Write the records below out in full, character for character, with no pictures.

----- SUPPLIED DATA

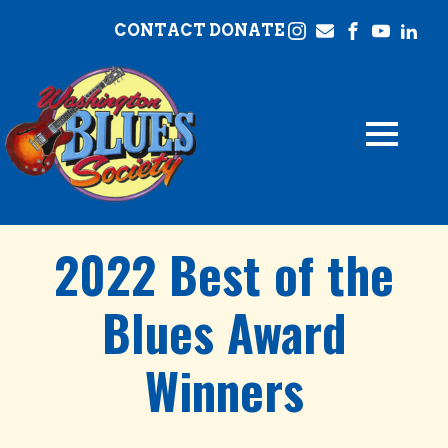
CONTACT
DONATE
2022 Best of the
Blues Award
Winners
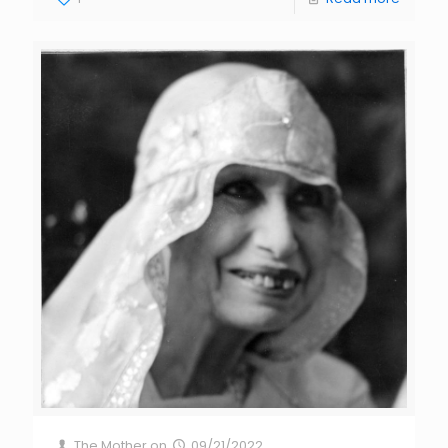
The Mother
on
09/21/2022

----------

● YOUR SOLUTION
CONTACT
DONATE
2022 Best of the
Blues Award
Winners
The Mother
on
09/21/2022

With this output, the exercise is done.